How long will we be able to travel?

What will happen to our annual trips to Chautauqua?

When will I have to seek in-home care?

Will I be able to keep her at home as her mother did for her father? As my father did for my mother? As we did for Kate’s mother? If so, when will need 24/7 care and for how long?

Will I need to consider either or both of us moving to a care facility of some type? Independent living? Assisted living? Skilled nursing? A continuous care facility?

Shortly after the diagnosis, I thought that in 5-7 years we would be unable to have much pleasure. Within a couple of months, Kate and I both realized that we were living just as we were before. For the most part, that continued for another year or two. I realize now that this varies from one person or family to another. We have been more fortunate than I expected the entire way.
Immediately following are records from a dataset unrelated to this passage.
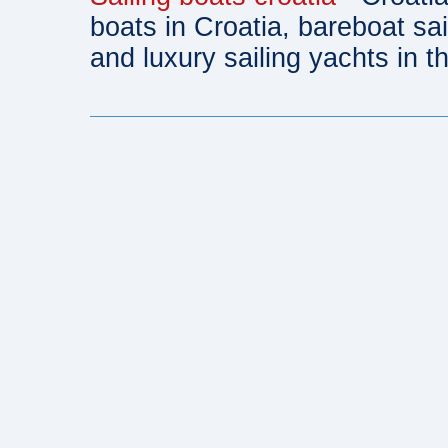
boats in Croatia, bareboat sa
and luxury sailing yachts in th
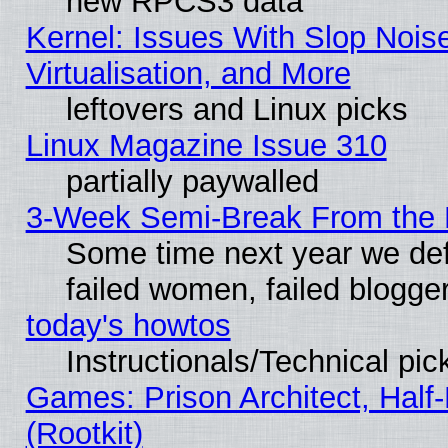
new RPCS3 data
Kernel: Issues With Slop Nois
Virtualisation, and More
leftovers and Linux picks
Linux Magazine Issue 310
partially paywalled
3-Week Semi-Break From the 
Some time next year we def
failed women, failed blogge
today's howtos
Instructionals/Technical pic
Games: Prison Architect, Half
(Rootkit)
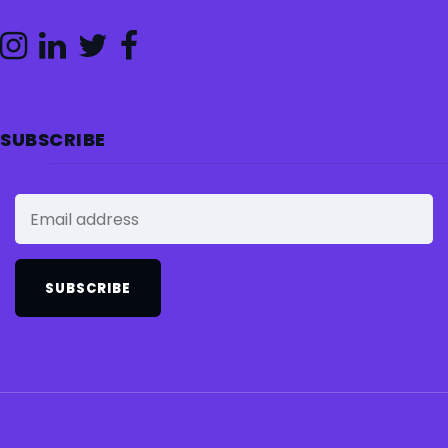
SUBSCRIBE
SUBSCRIBE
As far back as 2014, I thought our international travel was over. We traveled to New Zealand for three weeks. In May 2015, we took a trip to Switzerland for a similar period of time. That trip convinced me that was our last trip of that nature. It was simply getting too difficult for me to manage her and to handle the travel arrangements as well. In the Fall 2015, I made initial plans for a Mediterranean cruise from Barcelona to Amsterdam for May 2016. I could cancel without a penalty until the end of February. As Christmas approached, I began to question the viability of those plans. I decided to take a one-week cruise to the Caribbean in January 2016 just to see how well she (and I) got along. That experience convinced me to cancel our May cruise. Kate simply didn’t enjoy it as much as I had hoped. I think everything was too unfamiliar for her. It was simply too confusing.

Spending a week at Chautauqua during the summer was one of our favorite things. In 2016, for the first time we spent three weeks there. I was anticipating that as our last time there. I was wrong. I decided to try one more time. We went back in 2017 for a one-week stay. We enjoyed ourselves, but I was convinced that we would not be back. This time I was right.

Making the decision to engage in-home care was a big step. I never felt that I really wanted it from an emotional standpoint. I did, however, believe it was important to seek help if I wanted to care for Kate at home for the entire journey. This past Friday we completed our first year with a sitter. Once again, my guesses regarding the future were not accurate. That is probably a year or two later than I might have guessed after her diagnosis. We began with a schedule of three days a week for four hours each visit. That is still our schedule. I’ve moved slowly on increasing in-home care. I am grateful that we have been able to enjoy many pleasures a good bit longer than I expected, but I see more dramatic changes ahead. That is raising new questions about the future.

I suspect that this fall or winter I will add additional time. I haven’t been particularly good at predicting the future. I hope it won’t be necessary for a while longer.  I’ll say more about that and the possibilities for long-term care in Part 2.